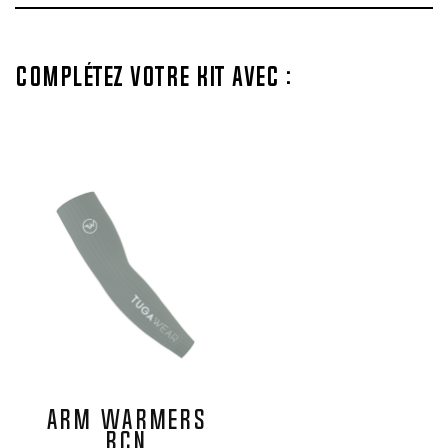
Complétez votre kit avec :
ARM WARMERS
BCN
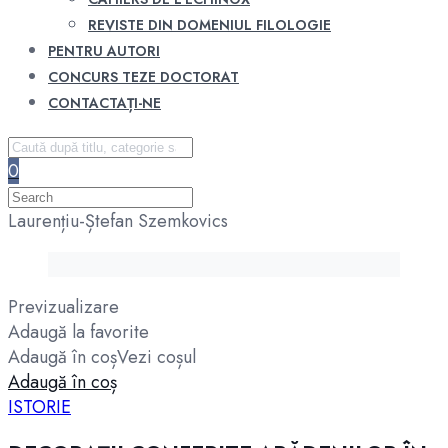
REVISTE DIN DOMENIUL FILOLOGIE
PENTRU AUTORI
CONCURS TEZE DOCTORAT
CONTACTAȚI-NE
0
Laurențiu-Ștefan Szemkovics
Previzualizare
Adaugă la favorite
Adaugă în coș
Vezi coșul
Adaugă în coș
ISTORIE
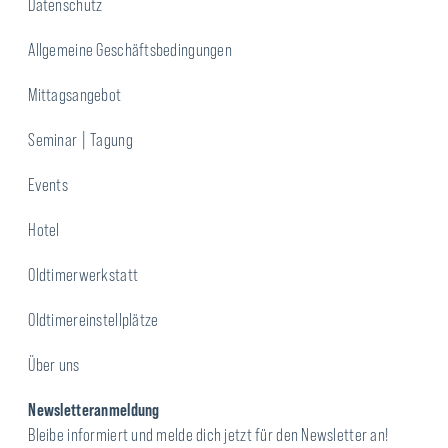
Datenschutz
Allgemeine Geschäftsbedingungen
Mittagsangebot
Seminar | Tagung
Events
Hotel
Oldtimerwerkstatt
Oldtimereinstellplätze
Über uns
Newsletteranmeldung
Bleibe informiert und melde dich jetzt für den Newsletter an!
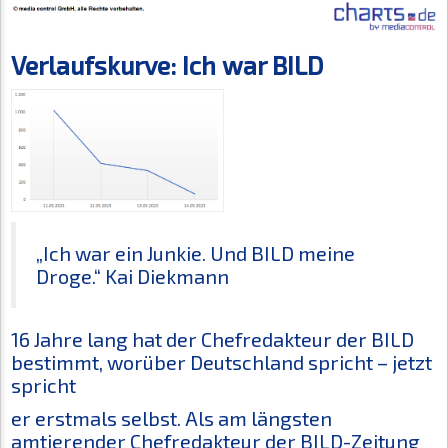
Verlaufskurve: Ich war BILD
„Ich war ein Junkie. Und BILD meine
Droge.“ Kai Diekmann
16 Jahre lang hat der Chefredakteur der BILD
bestimmt, worüber Deutschland spricht – jetzt
spricht
er erstmals selbst.
Als am längsten
amtierender Chefredakteur der BILD-Zeitung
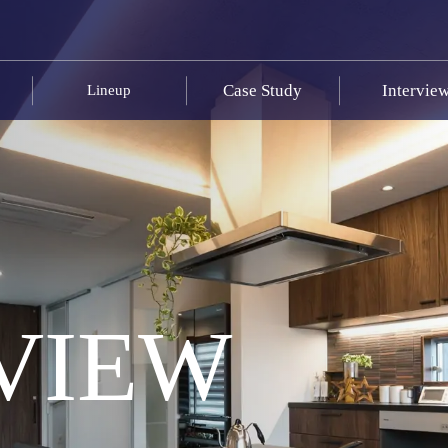
Case Study
Intervie
Lineup
VIEW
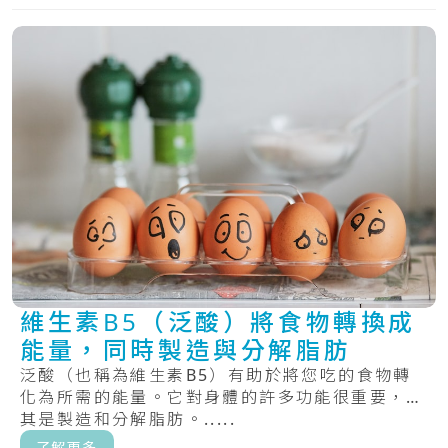
維生素B5（泛酸）將食物轉換成
能量，同時製造與分解脂肪
泛酸（也稱為維生素B5）有助於將您吃的食物轉
化為所需的能量。它對身體的許多功能很重要，尤
其是製造和分解脂肪。.....
了解更多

WHAT THIS TASK INVOLVES:
Scan the listing above, and wherever a line holds the string "BILD", copy that line.

ANSWER SECTION:
Verlaufskurve: Ich war BILD
„Ich war ein Junkie. Und BILD meine
16 Jahre lang hat der Chefredakteur der BILD
amtierender Chefredakteur der BILD-Zeitung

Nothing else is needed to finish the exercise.